By and large, in recent years the upper income groups have collected most of the profits from economic growth while everyone else has lived with stagnant incomes. How much effect in monetary terms has that monopolization of growth had? According to one calculation, if the top one-percent still received the same share of income that they received in 1979, then every other family could have received a cheque for $7,105.[1]

However, compare this with another form of inequality. If incomes have stagnated for most people, so has educational attainment.          In 1900, about 11 percent of Americans aged 14 to 17 attended high school. By 1950, 75 percent of that age group attended high school. That was about double the European rate. The G.I. Bill (1944) carried the American lead forward into college education by financing college education for veterans (among other things). Then something started to go wrong in the 1970s. Male graduation rates for four-year colleges began to decline. Essentially, women have taken up the slack in educational attainment. Unfortunately, this coincided with the decline in heavy industry that paid good wages for people without a college education.

The educational differential both is and isn’t generational. Of Americans born between 1950 and 1959, 42 percent have a college degree. Of Americans born between 1980 and 1989, 44 percent have a college degree. However, only 30 percent of Americans reach a higher level of education than did their parents. Among 25-34 year-olds, 20 percent of men and 27 percent of women have made the big jump from parents who didn’t finish high school to having a college degree.

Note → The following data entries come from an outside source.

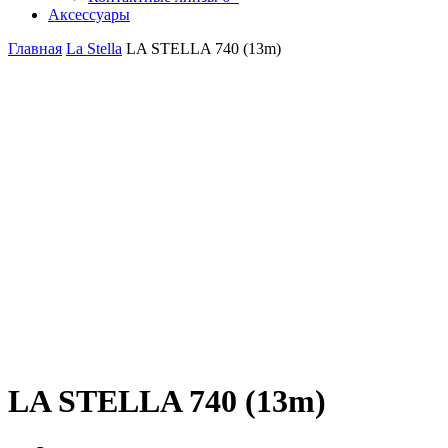
Аксессуары
Главная
La Stella
LA STELLA 740 (13m)
LA STELLA 740 (13m)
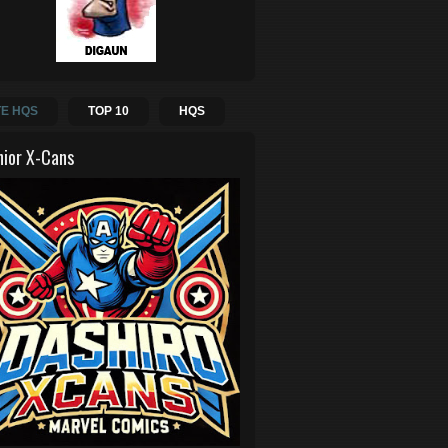
E HQS
TOP 10
HQS
hior X-Cans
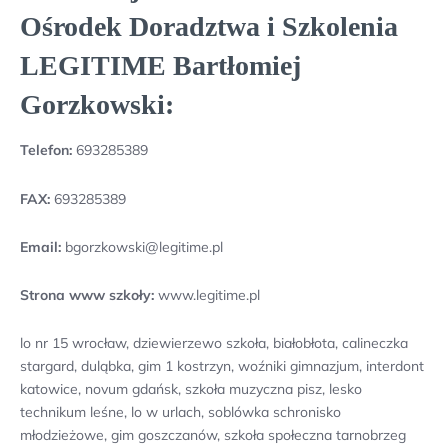
Ośrodek Doradztwa i Szkolenia
LEGITIME Bartłomiej
Gorzkowski:
Telefon:
693285389
FAX:
693285389
Email:
bgorzkowski@legitime.pl
Strona www szkoły:
www.legitime.pl
lo nr 15 wrocław, dziewierzewo szkoła, białobłota, calineczka
stargard, duląbka, gim 1 kostrzyn, woźniki gimnazjum, interdont
katowice, novum gdańsk, szkoła muzyczna pisz, lesko
technikum leśne, lo w urlach, soblówka schronisko
młodzieżowe, gim goszczanów, szkoła społeczna tarnobrzeg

The differential is linked to social class. From the mid-1970s and the mid-1990s, college graduation rates for those in the top 25 percent of income groups rose from 36 percent to 54 percent; rates for those in the bottom 25 percent rose only from 5 percent to 9 percent. Between the early 1980s and the early 2000s, college attendance rates for people from the top 25 percent of income groups rose to be 15 to 25 percent higher than for those in the bottom 25 percent.

Why do these figures matter? They matter because, on average, Americans with a college degree are paid 74 percent more than those with only a high school degree. Between 1979 and 2012, the difference between the incomes of families headed by college graduates and families headed by high-school graduates grew by $30,000.

Education isn’t working as a vehicle for social mobility. It is starting to do the opposite.

The causes of this stagnation are complex. For one thing, middle class students go to much better schools than do lower class students. The middle class students come out less unprepared for college than do lower class students, usually markedly less unprepared. For another thing, college costs more in the United States than it does most places, and cuts in already inadequate support for public colleges have thrown even more of a burden on families.

If you think that a BA or more makes for a highly skilled work force, then expanding the percentage of Americans who are college graduates is vital for improving the quality of the American work force. If you think that international competitiveness in a globalized economy is vital for American prosperity, then improving the quality of the American labor force is essential.

Which of these two forms of inequality is worse for the country? This isn’t an attempt to divert attention from one form of inequality on behalf of the “one-percent.” It is an effort to get people to pay attention to complex fundamental problems.

[1] Eduardo Porter, “”Equation Is Simple: Education = Income,” NYT, 11 September 2014.